§ **Work request**
The span to be transcribed begins with the line that contains "feeling of being free was palpable." and ends with the last line of the listing; copy it exactly and include nothing else.

§ **Data under study**

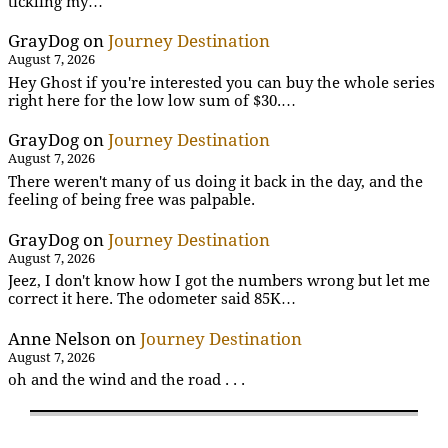
tickling my…
GrayDog
on
Journey Destination
August 7, 2026
Hey Ghost if you're interested you can buy the whole series
right here for the low low sum of $30.…
GrayDog
on
Journey Destination
August 7, 2026
There weren't many of us doing it back in the day, and the
feeling of being free was palpable.
GrayDog
on
Journey Destination
August 7, 2026
Jeez, I don't know how I got the numbers wrong but let me
correct it here. The odometer said 85K…
Anne Nelson
on
Journey Destination
August 7, 2026
oh and the wind and the road . . .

§ **Result for this exercise**
feeling of being free was palpable.
GrayDog
on
Journey Destination
August 7, 2026
Jeez, I don't know how I got the numbers wrong but let me
correct it here. The odometer said 85K…
Anne Nelson
on
Journey Destination
August 7, 2026
oh and the wind and the road . . .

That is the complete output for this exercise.